Вячеслав Курицын

— Александр Константинович, а вы за футбол болеете? Летом все в Америку, на чемпионат, а вы из Америки в Россию.
— В футбол я играл и возрасте двенадцати лет, попав как-то в пионерский лагерь. Мой отчим — музыковед, мы все время отдыхали в разных домах творчества композиторов. Но в сорок девятом его сняли с работы по линии формализма и космополитизма, денег не стало, и пришлось ехать в пионерлагерь. Я играл в футбол все лето и был крайне горд тем, что мог остановить самого Айвазяна из первого отряда, которому было аж шестнадцать лет. А на стадион я пару раз ходил с Михаилом Александровичем Зенкевичем: он был болельщиком, а я дружил с его сыном Женькой. Еще мы играли в пуговичный футбол, знаете, был такой? Не знаете? После войны дети играли — на столе, на доске, на чемодане — в пуговичный футбол. Одиннадцать пуговиц-футболистов, большая пуговица-вратарь и пуговица-мяч (от рубашки), которую нужно было забить в ворота. Что-то вроде бильярда. Были сложные правила.

— Три типа пуговиц: прямо структуралистская такая забава. Из сегодняшнего дня герои-структуралисты воспринимаются как персонажи Аксенова или Стругацких, как целинники, полные задора, оптимизма, веры в прекрасное завтра. Вам действительно казалось тогда, что текст — а с ним и мир — можно объяснить “до конца”?
— В широком смысле это, может быть, верно, но вы не очень корректно расставляете акценты: Аксенов и целинники — все же разные вещи. Целинники — это что-то слишком комсомольски-официозное, Я не уверен, что у Аксенова вы где-то найдете целинников. Хотя его самый первый роман, “Коллеги”…

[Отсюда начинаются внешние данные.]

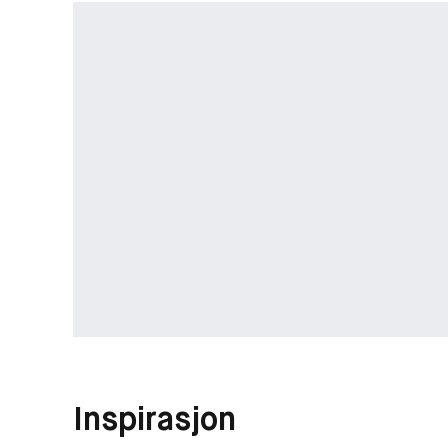
Inspirasjon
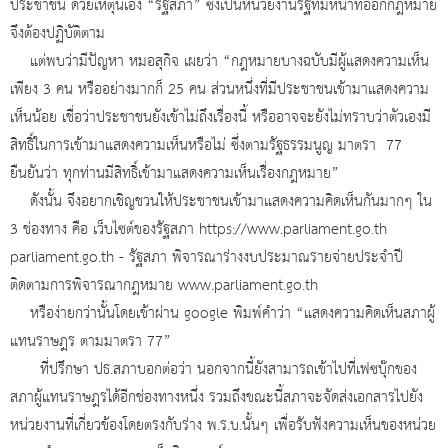
ประชาชน ด้วยเหตุนี้เอง “รัฐสภา” ซึ่งเป็นหน่วยงานรัฐที่มีหน้าที่ออกกฎหมาย
จึงต้องปฏิบัติตาม
แต่พบว่ามีปัญหา หมอสุกิจ เผยว่า “กฎหมายบางฉบับมีผู้แสดงความเห็น
เพียง 3 คน หรืออย่างมากก็ 25 คน ส่วนหนึ่งที่มีประชาชนเข้ามาแสดงความ
เห็นน้อย เชื่อว่าประชาชนยังเข้าไม่ถึงเรื่องนี้ หรืออาจจะยังไม่ทราบว่าตัวเองมี
สิทธิ์ในการเข้ามาแสดงความเห็นหรือไม่ ซึ่งตามรัฐธรรมนูญ มาตรา 77
ยืนยันว่า ทุกท่านมีสิทธิ์เข้ามาแสดงความเห็นเรื่องกฎหมาย”
ดังนั้น จึงอยากเชิญชวนให้ประชาชนเข้ามาแสดงความคิดเห็นกันมากๆ ใน
3 ช่องทาง คือ เว็บไซต์ของรัฐสภา https://www.parliament.go.th
parliament.go.th - รัฐสภา พิจารณาร่างงบประมาณรายจ่ายประจำปี
ติดตามการพิจารณากฎหมาย www.parliament.go.th
หรือง่ายกว่านั้นโดยเข้าผ่าน google พิมพ์คำว่า “แสดงความคิดเห็นสภาผู้
แทนราษฎร ตามมาตรา 77”
ที่ปรึกษา ปธ.สภาบอกต่อว่า นอกจากนี้ยังสามารถเข้าไปที่เฟซบุ๊กของ
สภาผู้แทนราษฎรได้อีกช่องทางหนึ่ง รวมถึงขณะนี้สภาจะจัดส่งเอกสารไปยัง
หน่วยงานที่เกี่ยวข้องโดยตรงกับร่าง พ.ร.บ.นั้นๆ เพื่อรับฟังความเห็นของหน่วย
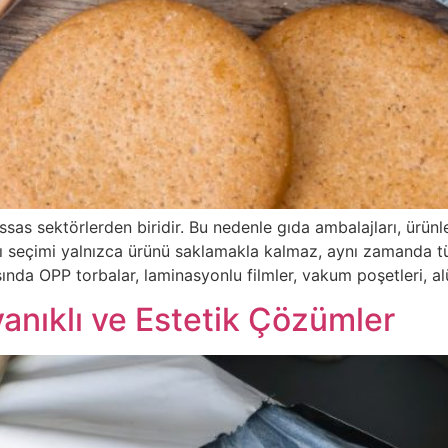
ssas sektörlerden biridir. Bu nedenle gıda ambalajları, ürünl
ı seçimi yalnızca ürünü saklamakla kalmaz, aynı zamanda tük
ında OPP torbalar, laminasyonlu filmler, vakum poşetleri, 
yanıklı ve Estetik Çözümler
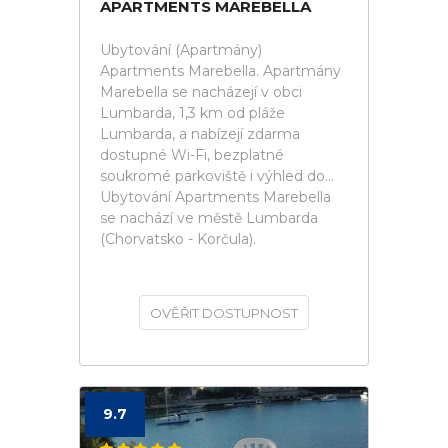
APARTMENTS MAREBELLA
Ubytování (Apartmány)
Apartments Marebella. Apartmány
Marebella se nacházejí v obci
Lumbarda, 1,3 km od pláže
Lumbarda, a nabízejí zdarma
dostupné Wi-Fi, bezplatné
soukromé parkoviště i výhled do...
Ubytování Apartments Marebella
se nachází ve městě Lumbarda
(Chorvatsko - Korčula).
OVĚŘIT DOSTUPNOST
9.7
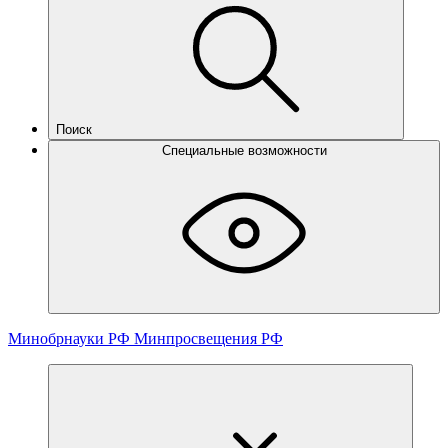
Поиск
Специальные возможности
Минобрнауки РФ
Минпросвещения РФ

— И “Железка”. Люди строят в тайге синхрофазотрон и уверены, что от этого все будут счастливы.
— Синхрофазотрон — все-таки не целина: здесь, видимо, стоит больше обращать внимания на различия, а не на общее, которое, конечно, есть. Разумеется, это был период, когда казалось возможным возникновение в советских рамках общества с человеческим лицом, казалось возможным объяснение мира, если речь шла о тексте, и разумной его переделке, если речь шла о жизни. Да, и мне казалось, что я делаю большое дело: и не только в советских, но и в мировых научных масштабах. Пафос был полный.

— Вы не видели, случайно, фильм Владимира Хотиненко “Зеркало для героя”? Это, надо полагать, одно из немногих произведений мирового кинематографа, где центральный персонаж — структурный лингвист. И вот этот лингвист попадает иэ благополучных семидесятых в тридцать седьмой. Мораль ясна: вы жизнь формулой меряете, и вот она вам мстит, показывает, кто в доме хозяин. Вам жизнь не мстила — за структурализм?
— В смысле “Женщины в песках”? Мстила ли  мне жизнь за мою рационалистическую наивность? Ну, прежде всего, сами мои структурные  занятия не имели социального успеха: жизнь, так сказать, не баловала.
У меня есть старший друг и соавтор, живущий теперь в Канаде, выдающийся лингвист Игорь Александрович Мельчук. Мы с ним занимались структурной лексикографией. Так вот. Он – нераскаянный структуралист-кибернетик. В гораздо более чистом виде, чем я. И что любопытно: структуралисты — люди, у которых прагматика отключена, они убеждены, что достаточно семантики. Сдвиг от структурализма к постструктурализму происходит в значительной мере через осознание роли дискурса, статегии, “власти”. Структуралисты обделены даром социального поведения. Вот Пригов, например, все здорово отрефлектировал по поводу того, как себя вести и вообще “строить”. Его стихи – главным образом игра со стратегиями. А структуралист притворяется перед собой, что прагматики нет, достаточно знать, как на самом деле, и не нужно вокруг этого наматывать еще какое-то ницшеанство. Показательно, что круг идей, связанных с Ницше, был непопулярен в поколении шестидесятых.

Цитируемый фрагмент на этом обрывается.